Task brief:
Exactly and only the lines from the first entry through the line with "CONTINUAR A COMPRAR" should be copied, both ends included, with no pictures.

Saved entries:
■ ■ ■

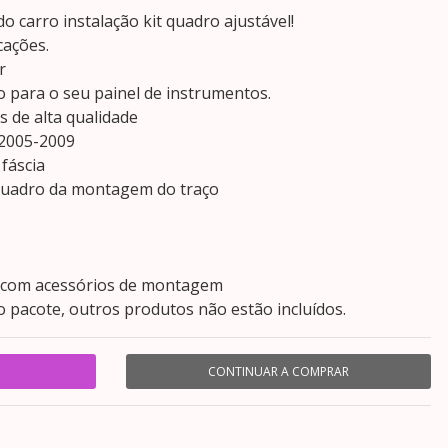
do carro instalação kit quadro ajustável!
cações.
r
o para o seu painel de instrumentos.
bs de alta qualidade
 2005-2009
 fáscia
o quadro da montagem do traço
o, com acessórios de montagem
 pacote, outros produtos não estão incluídos.
CONTINUAR A COMPRAR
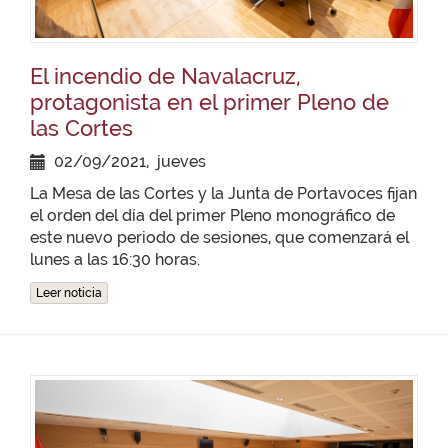
El incendio de Navalacruz,
protagonista en el primer Pleno de
las Cortes
02/09/2021, jueves
La Mesa de las Cortes y la Junta de Portavoces fijan
el orden del día del primer Pleno monográfico de
este nuevo periodo de sesiones, que comenzará el
lunes a las 16:30 horas.
Leer noticia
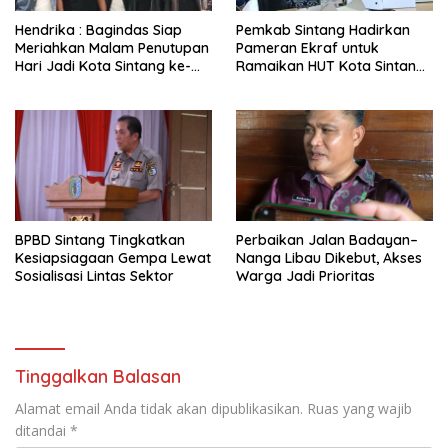
Hendrika : Bagindas Siap
Pemkab Sintang Hadirkan
Meriahkan Malam Penutupan
Pameran Ekraf untuk
Hari Jadi Kota Sintang ke-
Ramaikan HUT Kota Sintang
664
ke-664
BPBD Sintang Tingkatkan
Perbaikan Jalan Badayan–
Kesiapsiagaan Gempa Lewat
Nanga Libau Dikebut, Akses
Sosialisasi Lintas Sektor
Warga Jadi Prioritas
Tinggalkan Balasan
Alamat email Anda tidak akan dipublikasikan.
Ruas yang wajib
ditandai
*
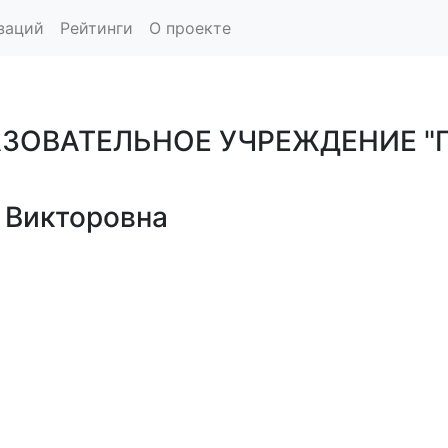
заций
Рейтинги
О проекте
ОВАТЕЛЬНОЕ УЧРЕЖДЕНИЕ "ГИ
 Викторовна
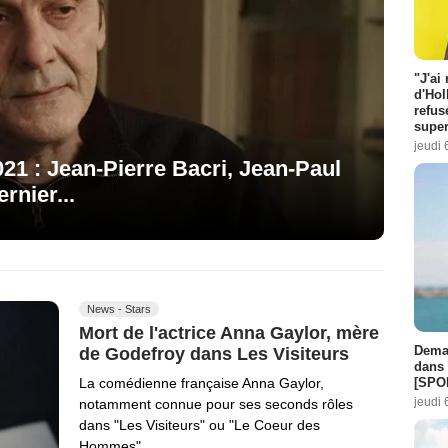
"J'ai
d'Hol
refus
super
jeudi 
021 : Jean-Pierre Bacri, Jean-Paul
rnier...
News - Stars
Mort de l'actrice Anna Gaylor, mère
Demai
de Godefroy dans Les Visiteurs
dans 
[SPO
La comédienne française Anna Gaylor,
jeudi 
notamment connue pour ses seconds rôles
dans "Les Visiteurs" ou "Le Coeur des
Hommes",…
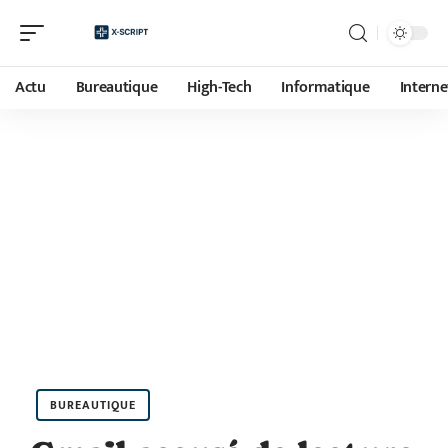
Actu
Bureautique
High-Tech
Informatique
Interne
BUREAUTIQUE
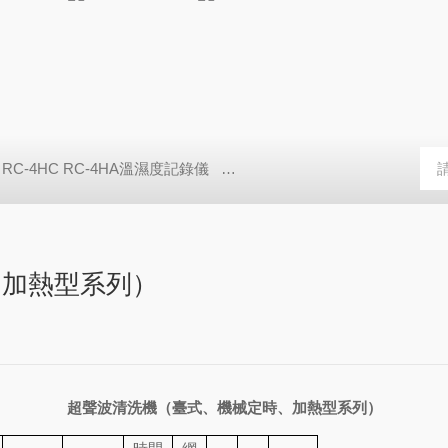
RC-4HC RC-4HA溫濕度記錄儀
多樣品平行蒸發(fā)儀多樣品平行蒸
、加熱型系列）
超聲波清洗機（臺式、機械定時、加熱型系列）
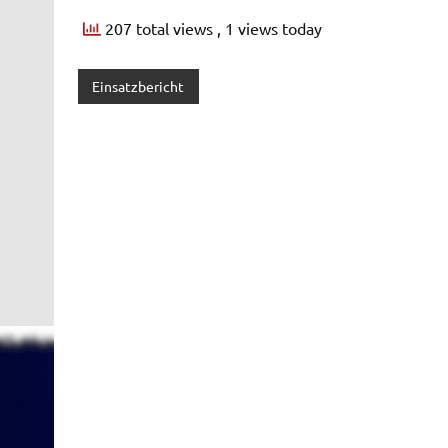
207 total views
, 1 views today
Einsatzbericht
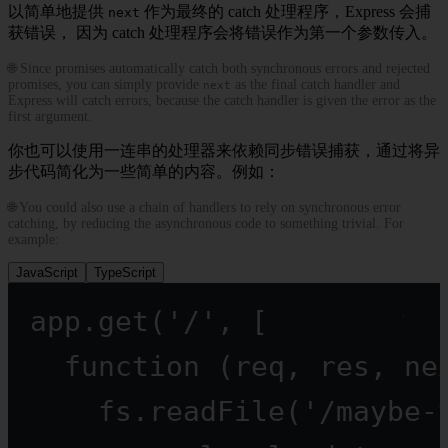
以简单地提供
作为最终的 catch 处理程序，Express 会捕
next
获错误， 因为 catch 处理程序会将错误作为第一个参数传入。
🌐 Since promises automatically catch both synchronous errors and rejected
promises, you can simply provide
as the final catch handler and
next
Express will catch errors, because the catch handler is given the error as the
first argument.
你也可以使用一连串的处理器来依赖同步错误捕获，通过将异
步代码简化为一些简单的内容。例如：
🌐 You could also use a chain of handlers to rely on synchronous error
catching, by reducing the asynchronous code to something trivial. For
example:
JavaScript
TypeScript
app.
get
(
'/'
, [
function
 (
req
, 
res
, 
ne
fs.
readFile
(
'/maybe-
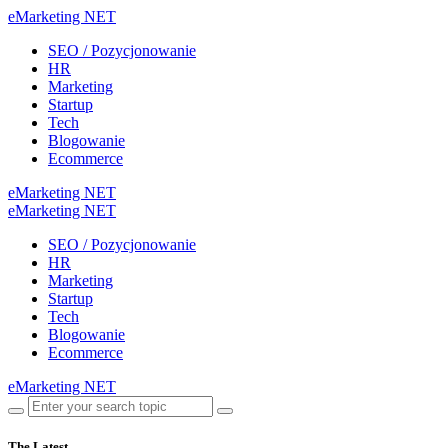
eMarketing NET
SEO / Pozycjonowanie
HR
Marketing
Startup
Tech
Blogowanie
Ecommerce
eMarketing NET
eMarketing NET
SEO / Pozycjonowanie
HR
Marketing
Startup
Tech
Blogowanie
Ecommerce
eMarketing NET
The Latest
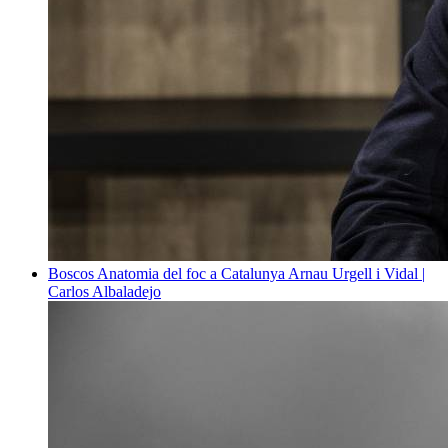
Boscos
Anatomia del foc a Catalunya
Arnau Urgell i Vidal |
Carlos Albaladejo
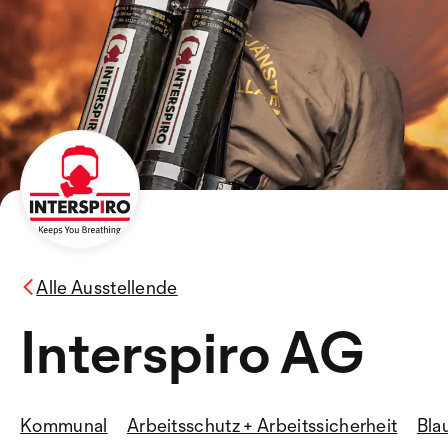
Alle Ausstellende
Interspiro AG
Kommunal
Arbeitsschutz + Arbeitssicherheit
Bla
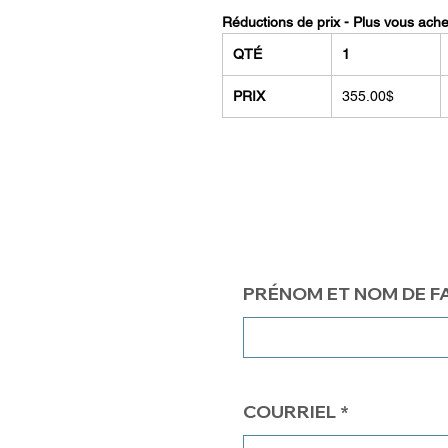
Réductions de prix - Plus vous ach
QTÉ
1
PRIX
355.00$
PRÉNOM ET NOM DE F
COURRIEL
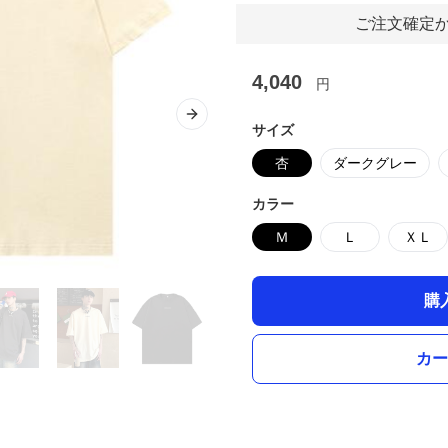
ご注文確定か
4,040
円
Next slide
サイズ
杏
ダークグレー
カラー
Ｍ
Ｌ
ＸＬ
購
カー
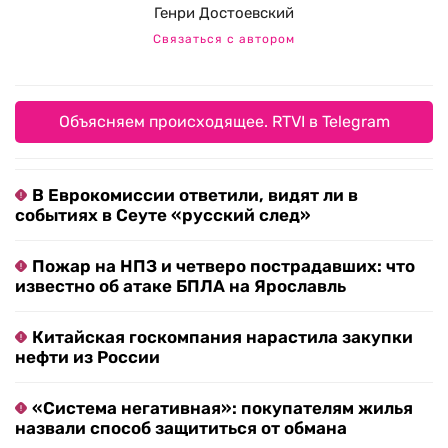
Генри Достоевский
Связаться с автором
Объясняем происходящее. RTVI в Telegram
В Еврокомиссии ответили, видят ли в
событиях в Сеуте «русский след»
Пожар на НПЗ и четверо пострадавших: что
известно об атаке БПЛА на Ярославль
Китайская госкомпания нарастила закупки
нефти из России
«Система негативная»: покупателям жилья
назвали способ защититься от обмана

■ ■ ■

Answer to this exercise:
do carro instalação kit quadro ajustável!
cações.
r
o para o seu painel de instrumentos.
bs de alta qualidade
 2005-2009
 fáscia
o quadro da montagem do traço
o, com acessórios de montagem
 pacote, outros produtos não estão incluídos.
CONTINUAR A COMPRAR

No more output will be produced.